Integrating Redaction of FinServ Data into a Machine Learning Pipeline
Financial companies process hundreds of thousands of documents every day. These include loan and mortgage statements that contain large amounts of confidential customer information.
Data privacy requires that sensitive data be redacted to protect the customer and the institution. Redacting digital and physical documents is time-consuming and labor-intensive. The accidental or inadvertent release of personal information can be devastating for the customer and the institution. Having automated processes in place reduces the likelihood of a data breach.
In this post, we discuss how to automatically redact personally identifiable information (PII) data fields from your financial services (FinServ) data through machine learning (ML) capabilities of Amazon Comprehend and Amazon Athena. This will ensure you comply with federal regulations and meet customer expectations.
Protecting data and complying with regulations
Protecting PII is crucial to complying with regulations like the California Consumer Privacy Act (CCPA), Europe’s General Data Protection Regulation (GDPR), and Payment Card Industry’s data security standards (PCI DSS).
In Figure 1, we show how structured and non-structured sensitive data stored in AWS data stores can be redacted before it is made available to data engineers and data scientists for feature engineering and building ML models in compliance with organizations data security policies.

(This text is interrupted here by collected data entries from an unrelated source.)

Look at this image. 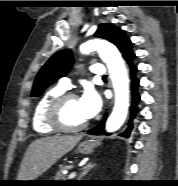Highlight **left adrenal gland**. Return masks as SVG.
I'll list each match as a JSON object with an SVG mask.
<instances>
[{"label": "left adrenal gland", "mask_w": 178, "mask_h": 186, "mask_svg": "<svg viewBox=\"0 0 178 186\" xmlns=\"http://www.w3.org/2000/svg\"><path fill=\"white\" fill-rule=\"evenodd\" d=\"M95 166L94 163L92 162H89L87 163L83 168H82V172L80 173L79 177H78V181H81V179L86 176L90 171L91 169H93Z\"/></svg>", "instance_id": "left-adrenal-gland-1"}]
</instances>
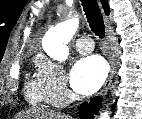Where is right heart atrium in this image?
<instances>
[{"label": "right heart atrium", "instance_id": "right-heart-atrium-1", "mask_svg": "<svg viewBox=\"0 0 142 119\" xmlns=\"http://www.w3.org/2000/svg\"><path fill=\"white\" fill-rule=\"evenodd\" d=\"M38 77L46 89L48 103L62 106L69 100L70 91L65 72L59 64L42 57L38 62Z\"/></svg>", "mask_w": 142, "mask_h": 119}]
</instances>
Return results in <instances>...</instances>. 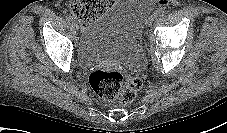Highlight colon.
Wrapping results in <instances>:
<instances>
[{"instance_id":"1","label":"colon","mask_w":227,"mask_h":133,"mask_svg":"<svg viewBox=\"0 0 227 133\" xmlns=\"http://www.w3.org/2000/svg\"><path fill=\"white\" fill-rule=\"evenodd\" d=\"M112 3L113 0H71L70 10L83 25H88ZM160 3L165 5L167 0ZM89 83L100 98L120 104L132 102L142 87L139 77L125 80L120 72L104 70L93 71L89 75Z\"/></svg>"}]
</instances>
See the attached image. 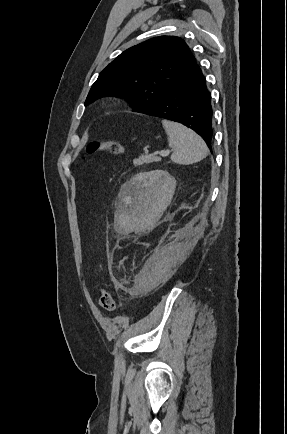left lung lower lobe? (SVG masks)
Instances as JSON below:
<instances>
[{
  "label": "left lung lower lobe",
  "mask_w": 287,
  "mask_h": 434,
  "mask_svg": "<svg viewBox=\"0 0 287 434\" xmlns=\"http://www.w3.org/2000/svg\"><path fill=\"white\" fill-rule=\"evenodd\" d=\"M210 99L205 79L196 64L155 105L139 113L182 123L198 133L211 149L213 129Z\"/></svg>",
  "instance_id": "1"
}]
</instances>
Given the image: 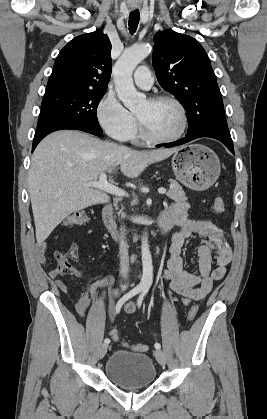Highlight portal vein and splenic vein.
Here are the masks:
<instances>
[{
	"label": "portal vein and splenic vein",
	"mask_w": 267,
	"mask_h": 419,
	"mask_svg": "<svg viewBox=\"0 0 267 419\" xmlns=\"http://www.w3.org/2000/svg\"><path fill=\"white\" fill-rule=\"evenodd\" d=\"M86 185L90 186V187H93V188L101 189V190H103L107 193L113 194V195L118 196V197L128 196V194L124 190L110 184L107 181L105 173L100 174V177H99L98 181H91V182H88ZM158 192H159V194H165L166 189L165 188H159Z\"/></svg>",
	"instance_id": "portal-vein-and-splenic-vein-1"
}]
</instances>
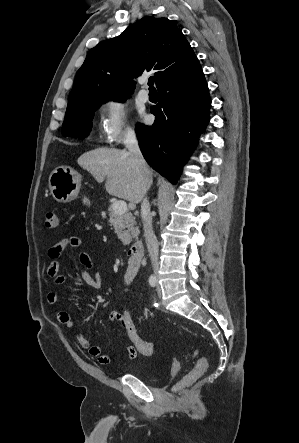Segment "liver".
<instances>
[{
    "mask_svg": "<svg viewBox=\"0 0 299 443\" xmlns=\"http://www.w3.org/2000/svg\"><path fill=\"white\" fill-rule=\"evenodd\" d=\"M77 163L97 181L102 182L105 179L108 194L132 203L142 200L143 190L139 172L128 151L96 148L83 153ZM149 172L152 180V171Z\"/></svg>",
    "mask_w": 299,
    "mask_h": 443,
    "instance_id": "obj_1",
    "label": "liver"
}]
</instances>
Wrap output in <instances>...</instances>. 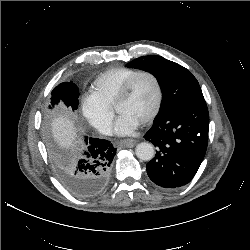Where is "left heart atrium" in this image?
Returning a JSON list of instances; mask_svg holds the SVG:
<instances>
[{
	"instance_id": "1",
	"label": "left heart atrium",
	"mask_w": 250,
	"mask_h": 250,
	"mask_svg": "<svg viewBox=\"0 0 250 250\" xmlns=\"http://www.w3.org/2000/svg\"><path fill=\"white\" fill-rule=\"evenodd\" d=\"M138 123L130 117L120 114L115 122L114 130L119 135H128L134 132Z\"/></svg>"
}]
</instances>
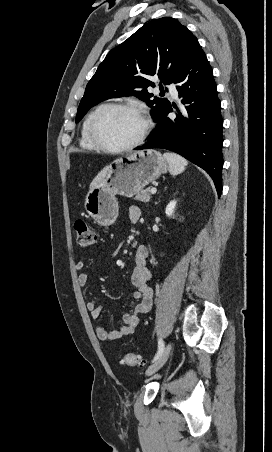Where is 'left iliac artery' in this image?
Listing matches in <instances>:
<instances>
[{"label": "left iliac artery", "mask_w": 272, "mask_h": 452, "mask_svg": "<svg viewBox=\"0 0 272 452\" xmlns=\"http://www.w3.org/2000/svg\"><path fill=\"white\" fill-rule=\"evenodd\" d=\"M163 350H164V342H163V340L161 338H159V340H158V352L155 355V357L153 359V362L156 361L159 358V356L162 354Z\"/></svg>", "instance_id": "1"}]
</instances>
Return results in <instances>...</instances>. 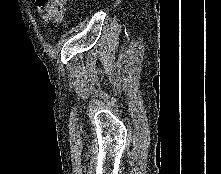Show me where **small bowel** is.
I'll use <instances>...</instances> for the list:
<instances>
[{"label": "small bowel", "mask_w": 221, "mask_h": 174, "mask_svg": "<svg viewBox=\"0 0 221 174\" xmlns=\"http://www.w3.org/2000/svg\"><path fill=\"white\" fill-rule=\"evenodd\" d=\"M37 13H38V15H39V18H40L42 21H44L45 23H47V20L45 19V16H44V14H43V11H42L39 7H37Z\"/></svg>", "instance_id": "small-bowel-1"}]
</instances>
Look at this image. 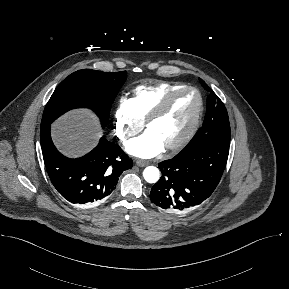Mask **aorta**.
<instances>
[{
    "mask_svg": "<svg viewBox=\"0 0 289 289\" xmlns=\"http://www.w3.org/2000/svg\"><path fill=\"white\" fill-rule=\"evenodd\" d=\"M143 176L146 182L156 183L159 180L160 172L158 168L154 166H148L144 169Z\"/></svg>",
    "mask_w": 289,
    "mask_h": 289,
    "instance_id": "aorta-1",
    "label": "aorta"
}]
</instances>
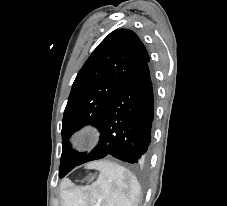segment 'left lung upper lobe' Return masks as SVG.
<instances>
[{
  "label": "left lung upper lobe",
  "mask_w": 227,
  "mask_h": 206,
  "mask_svg": "<svg viewBox=\"0 0 227 206\" xmlns=\"http://www.w3.org/2000/svg\"><path fill=\"white\" fill-rule=\"evenodd\" d=\"M149 60L142 41L129 29L111 32L92 52L77 74L64 111L59 173L74 168L86 155L71 149L70 136L87 124L100 130L119 89Z\"/></svg>",
  "instance_id": "left-lung-upper-lobe-1"
}]
</instances>
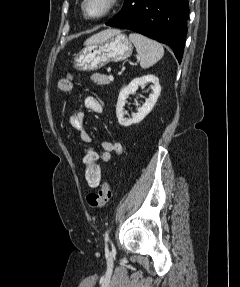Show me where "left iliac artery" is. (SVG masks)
I'll list each match as a JSON object with an SVG mask.
<instances>
[{
	"mask_svg": "<svg viewBox=\"0 0 240 287\" xmlns=\"http://www.w3.org/2000/svg\"><path fill=\"white\" fill-rule=\"evenodd\" d=\"M109 241V230L105 232V242L107 243Z\"/></svg>",
	"mask_w": 240,
	"mask_h": 287,
	"instance_id": "1",
	"label": "left iliac artery"
}]
</instances>
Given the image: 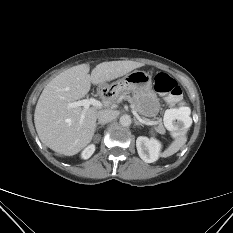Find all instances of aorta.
Wrapping results in <instances>:
<instances>
[{
	"mask_svg": "<svg viewBox=\"0 0 233 233\" xmlns=\"http://www.w3.org/2000/svg\"><path fill=\"white\" fill-rule=\"evenodd\" d=\"M119 123L121 124V126L123 127H127L130 126L131 124V117L127 114L122 115L119 119Z\"/></svg>",
	"mask_w": 233,
	"mask_h": 233,
	"instance_id": "1",
	"label": "aorta"
}]
</instances>
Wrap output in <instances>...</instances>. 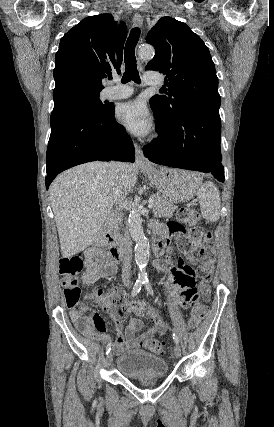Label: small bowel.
Masks as SVG:
<instances>
[{
	"label": "small bowel",
	"instance_id": "small-bowel-1",
	"mask_svg": "<svg viewBox=\"0 0 274 427\" xmlns=\"http://www.w3.org/2000/svg\"><path fill=\"white\" fill-rule=\"evenodd\" d=\"M159 223H152L151 229L156 232ZM200 247L197 244L192 245L189 251H181V255L185 256V261L189 265L196 262L194 253L204 254L206 257H211L214 251H199ZM118 259L113 255L111 249H106L102 245L89 247L84 252L85 272L82 276V281L85 285H92L101 278L112 277L117 270ZM182 259L168 257L156 261L155 267L160 272L170 271L165 285L169 295L177 299L182 296L184 302L181 307L184 310L189 309V302H196L198 295L202 292L205 299L209 298L210 287L206 284H214L215 277L211 270H215L217 264L215 261L199 263V268L195 272L197 278H201L203 285L199 286L198 282L192 276V270L189 266H184ZM207 267V269H205ZM100 307L111 314L118 334L114 341H111L106 331L108 325L104 318L97 312L88 314L86 310H73L71 319L76 324L80 332L94 340H99L111 346L117 354L125 351L137 349L142 345L144 339L153 338L166 333L168 320L160 318L154 311L155 306L150 305L149 299H136L135 302L129 301L125 294L119 291H109L104 295H100ZM131 312L148 313L150 319V328H148L141 336L137 333L142 328V320L138 317H131L124 329L123 323Z\"/></svg>",
	"mask_w": 274,
	"mask_h": 427
}]
</instances>
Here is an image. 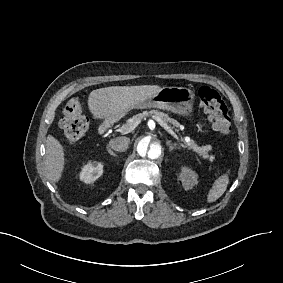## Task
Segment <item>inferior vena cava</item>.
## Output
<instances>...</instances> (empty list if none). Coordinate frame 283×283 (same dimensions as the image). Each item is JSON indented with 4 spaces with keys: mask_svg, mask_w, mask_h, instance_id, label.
I'll use <instances>...</instances> for the list:
<instances>
[{
    "mask_svg": "<svg viewBox=\"0 0 283 283\" xmlns=\"http://www.w3.org/2000/svg\"><path fill=\"white\" fill-rule=\"evenodd\" d=\"M129 142L130 139L127 137H117L111 139L109 145L113 150L123 152L128 148Z\"/></svg>",
    "mask_w": 283,
    "mask_h": 283,
    "instance_id": "602c4592",
    "label": "inferior vena cava"
}]
</instances>
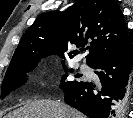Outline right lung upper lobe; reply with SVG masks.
Returning <instances> with one entry per match:
<instances>
[{
  "label": "right lung upper lobe",
  "mask_w": 133,
  "mask_h": 118,
  "mask_svg": "<svg viewBox=\"0 0 133 118\" xmlns=\"http://www.w3.org/2000/svg\"><path fill=\"white\" fill-rule=\"evenodd\" d=\"M90 65L101 54L111 51L128 40L122 12L114 0H78L65 12L40 14L23 34L8 68L41 60L51 54L64 58L68 45L83 49ZM79 51H71L70 58Z\"/></svg>",
  "instance_id": "1"
}]
</instances>
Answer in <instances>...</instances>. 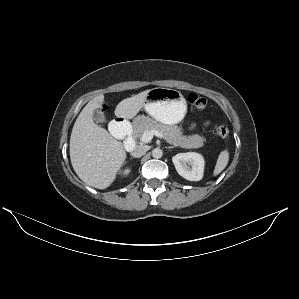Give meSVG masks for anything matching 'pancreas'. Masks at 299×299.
<instances>
[{
  "mask_svg": "<svg viewBox=\"0 0 299 299\" xmlns=\"http://www.w3.org/2000/svg\"><path fill=\"white\" fill-rule=\"evenodd\" d=\"M135 137L141 138L145 131L157 130L163 134L166 141L174 146L191 149L200 148L205 142V138L199 135L185 136L181 129L176 125H165L151 119L141 116L133 124Z\"/></svg>",
  "mask_w": 299,
  "mask_h": 299,
  "instance_id": "obj_1",
  "label": "pancreas"
}]
</instances>
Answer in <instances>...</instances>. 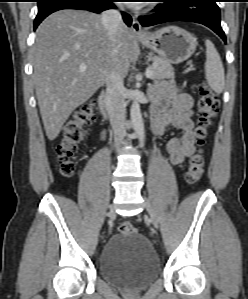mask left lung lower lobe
I'll return each instance as SVG.
<instances>
[{"mask_svg": "<svg viewBox=\"0 0 248 299\" xmlns=\"http://www.w3.org/2000/svg\"><path fill=\"white\" fill-rule=\"evenodd\" d=\"M217 0H161L164 2L153 15L142 16V26H152L169 21H188L203 24L212 29L226 43L224 31L220 25V9Z\"/></svg>", "mask_w": 248, "mask_h": 299, "instance_id": "0a47b994", "label": "left lung lower lobe"}]
</instances>
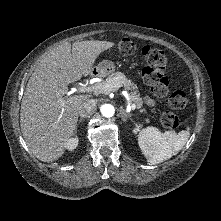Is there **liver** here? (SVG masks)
Segmentation results:
<instances>
[{
  "mask_svg": "<svg viewBox=\"0 0 221 221\" xmlns=\"http://www.w3.org/2000/svg\"><path fill=\"white\" fill-rule=\"evenodd\" d=\"M109 41L65 42L48 51L30 77L20 110L22 135L43 162L63 156L76 130L79 108L89 95H68V84L88 76Z\"/></svg>",
  "mask_w": 221,
  "mask_h": 221,
  "instance_id": "6515ba94",
  "label": "liver"
}]
</instances>
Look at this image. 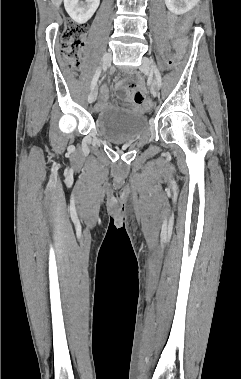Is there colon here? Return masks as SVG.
Instances as JSON below:
<instances>
[{
	"label": "colon",
	"mask_w": 241,
	"mask_h": 379,
	"mask_svg": "<svg viewBox=\"0 0 241 379\" xmlns=\"http://www.w3.org/2000/svg\"><path fill=\"white\" fill-rule=\"evenodd\" d=\"M189 13L183 14L182 26L180 23H175L172 32L170 33L169 42L172 45H177V41H181L184 38L183 30H190L191 25L195 24L196 15H198V8H189ZM182 27V28H181ZM88 31V27L82 23H70L66 26L60 36L61 53L64 63L69 68H77L80 64V56L85 46V37ZM164 50V49H163ZM173 50V49H171ZM157 62H161L162 65H169L170 68H177L178 62L174 61V57L170 56V53H159L157 56ZM150 98H143L142 104L144 109H151L152 103Z\"/></svg>",
	"instance_id": "obj_1"
}]
</instances>
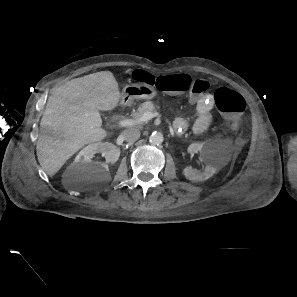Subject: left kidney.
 I'll return each instance as SVG.
<instances>
[{
	"label": "left kidney",
	"instance_id": "1",
	"mask_svg": "<svg viewBox=\"0 0 297 297\" xmlns=\"http://www.w3.org/2000/svg\"><path fill=\"white\" fill-rule=\"evenodd\" d=\"M188 151L190 153L199 152L202 159L206 162L203 172L193 169L192 167H186L183 169L182 174L190 181H205L212 177L217 169L224 164L222 158L218 156L216 150L210 143H193L189 146Z\"/></svg>",
	"mask_w": 297,
	"mask_h": 297
}]
</instances>
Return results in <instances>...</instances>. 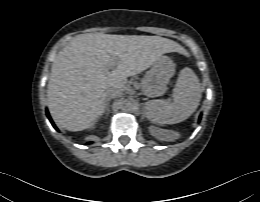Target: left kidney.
Returning a JSON list of instances; mask_svg holds the SVG:
<instances>
[{
  "mask_svg": "<svg viewBox=\"0 0 260 202\" xmlns=\"http://www.w3.org/2000/svg\"><path fill=\"white\" fill-rule=\"evenodd\" d=\"M149 131H150V133H151L152 135H154V136H156V137H158V136H160V135L166 133L165 131H162V130H160V129H157V128L153 127V126H151V127L149 128Z\"/></svg>",
  "mask_w": 260,
  "mask_h": 202,
  "instance_id": "left-kidney-1",
  "label": "left kidney"
}]
</instances>
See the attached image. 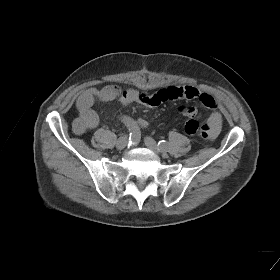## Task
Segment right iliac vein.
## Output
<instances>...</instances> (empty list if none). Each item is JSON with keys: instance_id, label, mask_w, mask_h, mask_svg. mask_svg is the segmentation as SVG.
Returning a JSON list of instances; mask_svg holds the SVG:
<instances>
[{"instance_id": "obj_1", "label": "right iliac vein", "mask_w": 280, "mask_h": 280, "mask_svg": "<svg viewBox=\"0 0 280 280\" xmlns=\"http://www.w3.org/2000/svg\"><path fill=\"white\" fill-rule=\"evenodd\" d=\"M128 139L126 136H122L117 140L116 147L119 150L124 149L127 146Z\"/></svg>"}]
</instances>
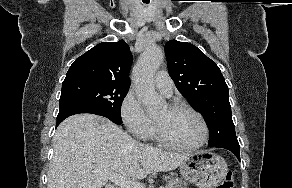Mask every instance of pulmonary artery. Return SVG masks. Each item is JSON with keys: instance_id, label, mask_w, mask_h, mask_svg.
I'll return each instance as SVG.
<instances>
[{"instance_id": "1", "label": "pulmonary artery", "mask_w": 292, "mask_h": 188, "mask_svg": "<svg viewBox=\"0 0 292 188\" xmlns=\"http://www.w3.org/2000/svg\"><path fill=\"white\" fill-rule=\"evenodd\" d=\"M153 81L155 87L161 93H163L167 97L171 96L174 87V82L166 71H158L154 76Z\"/></svg>"}]
</instances>
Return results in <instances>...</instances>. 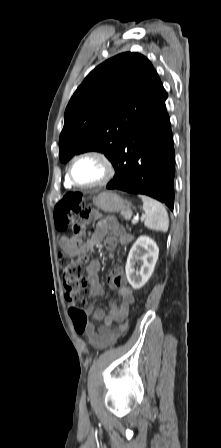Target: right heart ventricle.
Segmentation results:
<instances>
[{"label": "right heart ventricle", "mask_w": 221, "mask_h": 448, "mask_svg": "<svg viewBox=\"0 0 221 448\" xmlns=\"http://www.w3.org/2000/svg\"><path fill=\"white\" fill-rule=\"evenodd\" d=\"M65 186H66L67 188H71V187H73V185L69 182L67 175H66V177H65Z\"/></svg>", "instance_id": "obj_1"}]
</instances>
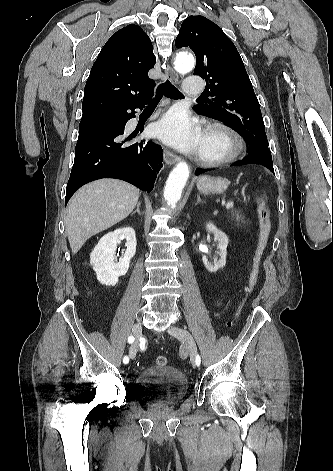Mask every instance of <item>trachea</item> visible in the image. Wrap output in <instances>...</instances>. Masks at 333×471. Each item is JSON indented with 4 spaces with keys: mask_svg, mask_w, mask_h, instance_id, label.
Wrapping results in <instances>:
<instances>
[{
    "mask_svg": "<svg viewBox=\"0 0 333 471\" xmlns=\"http://www.w3.org/2000/svg\"><path fill=\"white\" fill-rule=\"evenodd\" d=\"M163 95L175 100L183 98L182 93L168 80L158 86L153 102H158Z\"/></svg>",
    "mask_w": 333,
    "mask_h": 471,
    "instance_id": "3493384b",
    "label": "trachea"
}]
</instances>
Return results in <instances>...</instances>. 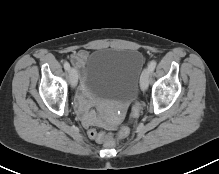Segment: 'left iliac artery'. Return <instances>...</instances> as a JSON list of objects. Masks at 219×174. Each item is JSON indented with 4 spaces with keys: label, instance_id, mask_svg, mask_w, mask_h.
I'll list each match as a JSON object with an SVG mask.
<instances>
[{
    "label": "left iliac artery",
    "instance_id": "obj_1",
    "mask_svg": "<svg viewBox=\"0 0 219 174\" xmlns=\"http://www.w3.org/2000/svg\"><path fill=\"white\" fill-rule=\"evenodd\" d=\"M156 61L155 60H152L149 65H148V69L150 72L154 71L155 67H156Z\"/></svg>",
    "mask_w": 219,
    "mask_h": 174
}]
</instances>
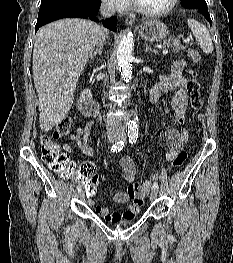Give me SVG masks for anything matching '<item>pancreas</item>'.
I'll return each mask as SVG.
<instances>
[{
	"mask_svg": "<svg viewBox=\"0 0 233 263\" xmlns=\"http://www.w3.org/2000/svg\"><path fill=\"white\" fill-rule=\"evenodd\" d=\"M172 46V52L179 53L181 49H185L178 40L175 38H170L169 40H166L163 42V46Z\"/></svg>",
	"mask_w": 233,
	"mask_h": 263,
	"instance_id": "obj_1",
	"label": "pancreas"
}]
</instances>
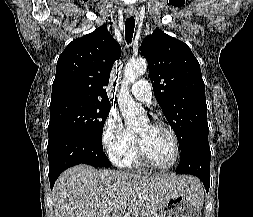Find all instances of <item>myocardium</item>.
<instances>
[{"label": "myocardium", "instance_id": "f54148a6", "mask_svg": "<svg viewBox=\"0 0 253 217\" xmlns=\"http://www.w3.org/2000/svg\"><path fill=\"white\" fill-rule=\"evenodd\" d=\"M151 125L154 127H157V128L165 129L169 133V135L171 136L172 141H173V145H174L173 159L167 165H158V164L154 163L153 161H151L143 149V146H142L139 136L136 134V147H135V149H136L138 159L144 165H146L150 168H153L155 170H159V171L170 170L177 164L178 159H179V155H180V143H179L178 136H177L175 130L169 124H167L165 122H153V123H151Z\"/></svg>", "mask_w": 253, "mask_h": 217}]
</instances>
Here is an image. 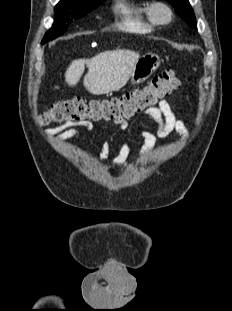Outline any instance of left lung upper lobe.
Segmentation results:
<instances>
[{"instance_id":"5c2ea615","label":"left lung upper lobe","mask_w":232,"mask_h":311,"mask_svg":"<svg viewBox=\"0 0 232 311\" xmlns=\"http://www.w3.org/2000/svg\"><path fill=\"white\" fill-rule=\"evenodd\" d=\"M173 5L176 13L186 21L192 28L197 29L195 15L189 0H167Z\"/></svg>"}]
</instances>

This section explains each step presented in Figure 1 and the AWS services used:
- By using services like AWS DataSync, AWS Storage Gateway, and AWS Transfer Family, data can be ingested into AWS using batch or streaming pattern. This data lands in an Amazon Simple Storage Service (Amazon S3) bucket, we call this “raw data” in Figure 1.
- To detect if the raw data bucket has any sensitive data, use Amazon Macie. Macie is a fully managed data security and data privacy service that uses ML and pattern matching to discover and protect your sensitive data in AWS. When Macie discovers sensitive data, you can configure it to tag the objects with an Amazon S3 object tag to identify that sensitive data was found in the object before progressing to the next stage of the pipeline. Refer to the Use Macie to discover sensitive data as part of automated data pipelines blog post for detailed instruction on building such pipeline.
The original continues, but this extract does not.